そのとおりです。この手の表現はずっと昔から気になっていて、どう理解したらいいのかなと考えることもあったので、似たことを考えているなと思ってちょうどいい機会でした。

「未来より先に動く」とか、個人的に以前から気になっていた典型的な表現として、「未来を変える」などがあります。伝えたいことはよくわかりますが、改めて考えてみると変な表現です。うちの子がいうように、動くことも変えることも未来そのものなので、先にとか、変えるといった表現は本来合いません。少なくとも、今よりも先に動くとか、今を変える、といった形が正確だろうと思います。

二つの特徴があります。一つは、これらの表現は、速さや大きさをより引き出す比喩のような形で示されているということです。未来は先のことであったり、大きな出来事であったりするわけですので、それよりも「さらに」速く、「さらに」大きな変化をというニュアンスは強まります。それからもう一つは、このように示すために、未来を一つの確定するであろう事実としてみなすということです。特に未来を変えるという場合には、変えられるべき未来が確定していることになります。それはおそらく現在の延長線上にある予測可能でほぼ確実に訪れるであろう未来であり、それを変えようとしているわけです。例えば、日本はこれから少子高齢化がますます進むという場合、それはほぼ確実に訪れるであろう未来であり、それを変えるという表現は、それなりにありえるものとなります。

未来には、二つあることがわかります。まずは近め目の未来で、それはほぼ確定したものとみなせる。それは変えることや、あるいは、それより先に動こうとすることができる。もう一つは、もっと先の未来で、それは確定していない。動くことそのもの、変わることそのものである未来がある。CMは前者と後者を分けて議論することで、後者のスピード感を強調しており、うちの子(と僕もおそらく)はシンプルに後者だけで捉えている。

もちろん、例えば明日の遠足の日に雨が予想されているとして、その雨を回避しようとしててるてる坊主を作るという時、うちの子も未来を変えようとしています。そのことについて、ほぼ確定している未来を変えようとしているよ、ということはできます(し、てるてる坊主の効果はもっと疑わしい)。どうも一般的にみて、未来について僕たちは二つのタイプを使い分けているような気がします。ほぼ確定していると思う未来と、まだ確定していない未来。さらにいえば、時間はデジタルで一瞬一瞬今が終わって未来に向かっているというよりは、アナログな感じである程度濃度をもって広がっていく感じもあります。

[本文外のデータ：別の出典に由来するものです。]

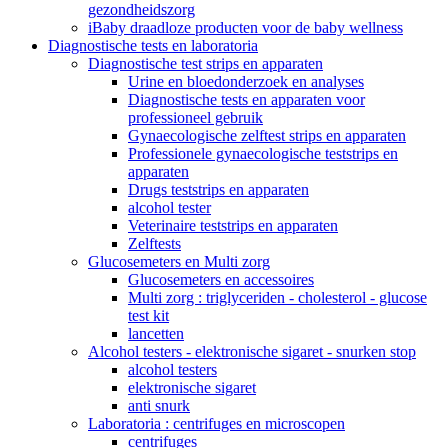
gezondheidszorg
iBaby draadloze producten voor de baby wellness
Diagnostische tests en laboratoria
Diagnostische test strips en apparaten
Urine en bloedonderzoek en analyses
Diagnostische tests en apparaten voor
professioneel gebruik
Gynaecologische zelftest strips en apparaten
Professionele gynaecologische teststrips en
apparaten
Drugs teststrips en apparaten
alcohol tester
Veterinaire teststrips en apparaten
Zelftests
Glucosemeters en Multi zorg
Glucosemeters en accessoires
Multi zorg : triglyceriden - cholesterol - glucose
test kit
lancetten
Alcohol testers - elektronische sigaret - snurken stop
alcohol testers
elektronische sigaret
anti snurk
Laboratoria : centrifuges en microscopen
centrifuges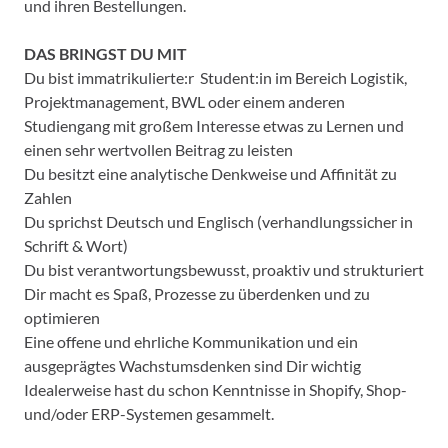
und ihren Bestellungen.
DAS BRINGST DU MIT
Du bist immatrikulierte:r Student:in im Bereich Logistik,
Projektmanagement, BWL oder einem anderen
Studiengang mit großem Interesse etwas zu Lernen und
einen sehr wertvollen Beitrag zu leisten
Du besitzt eine analytische Denkweise und Affinität zu
Zahlen
Du sprichst Deutsch und Englisch (verhandlungssicher in
Schrift & Wort)
Du bist verantwortungsbewusst, proaktiv und strukturiert
Dir macht es Spaß, Prozesse zu überdenken und zu
optimieren
Eine offene und ehrliche Kommunikation und ein
ausgeprägtes Wachstumsdenken sind Dir wichtig
Idealerweise hast du schon Kenntnisse in Shopify, Shop-
und/oder ERP-Systemen gesammelt.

で、だからなんなんだということで、大体いつもここでよく分からなくなっていました(笑。以前は、ここからこの感覚を過去に向けてみるとどうかなと思ったり。古いものは固まっていくということで、過去の確定も濃度があるのかなとか。しかし改めて考えみると、二種類の無限をどう考えるということなのかもと思ったりする次第です。

結局自分では答えが出ないので、うちの子にもう一回聞いてみようかと思ったのですが、既に覚えていないようで「?」でした。こんなこと、あれこれ考える必要も暇もないよということかなと。。。